French President Emmanuel Macron inspected rebuilding efforts at Notre Dame cathedral on 15 April, the second anniversary of its destructive blaze, and praised workers there for their devotion to the project.
“We can see that immense work has been accomplished in two years,” said the president, who donned overalls, mask and hard hat for the visit.
He toured the nave and choir areas, went up to the roof to view the hole left by the blaze above the transept and spoke at length with skilled alpinists who work on the damaged vault while hanging by ropes from above.
Both visitors and workers spoke of the goal of reopening Notre Dame in April 2024, just before Paris holds the summer Olympics, but project chief General Jean-Louis Georgelin stressed that only means Mass can resume inside.

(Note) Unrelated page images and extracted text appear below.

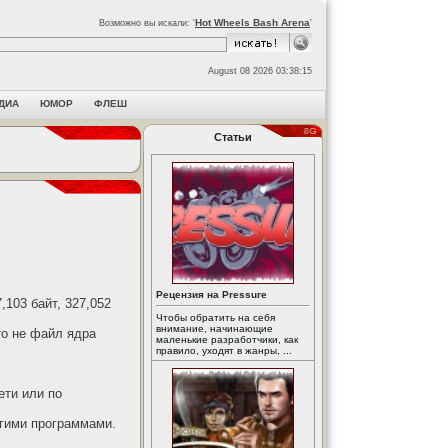
Hot Wheels Bash Arena
Возможно вы искали: '
'
August 08 2026 03:38:15
ДИА
ЮМОР
ФЛЕШ
Статьи
Рецензия на Pressure
103 байт, 327,052
Чтобы обратить на себя
внимание, начинающие
то не файл ядра
маленькие разработчики, как
правило, уходят в жанры, ...
ети или по
угими программами.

Other reconstruction work will continue beyond that date, he said. The tight schedule Macron initially set out has been delayed by lead decontamination work and shutdowns because of the pandemic.
Paris Mayor Anne Hidalgo, who accompanied the president, stressed the city’s plans for its most visited monument, saying it would include a remodelling of the plaza before the cathedral’s western facade to better accompany the crowds that come to see it.
The remodelling would also reduce car use in the area, a crowded section of the Île de la Cité in the heart of the capital. This work outside the cathedral would begin after 2024.
Among ideas being discussed is building a dock close by for river boats on the Seine that would lead tourists through an underground entry into the cathedral.
Hidalgo told La Croix the city had already considered remodelling the plaza before the fire, and the reconstruction phase offered the opportunity to review the plan. It would probably also include turning the top floor of the underground parking lot beneath the plaza into a welcoming centre for visitors.
The traditional entry through the statue-studded western facade would remain open for worshipers and tourists, she stressed, unlike the Louvre where all visitors must enter under a glass pyramid in the museum courtyard since its renovation in the 1980s.
“I ruled that out immediately, just like I favoured rebuilding the cathedral spire just the way it was,” she said. “People need to keep their familiar bearings.”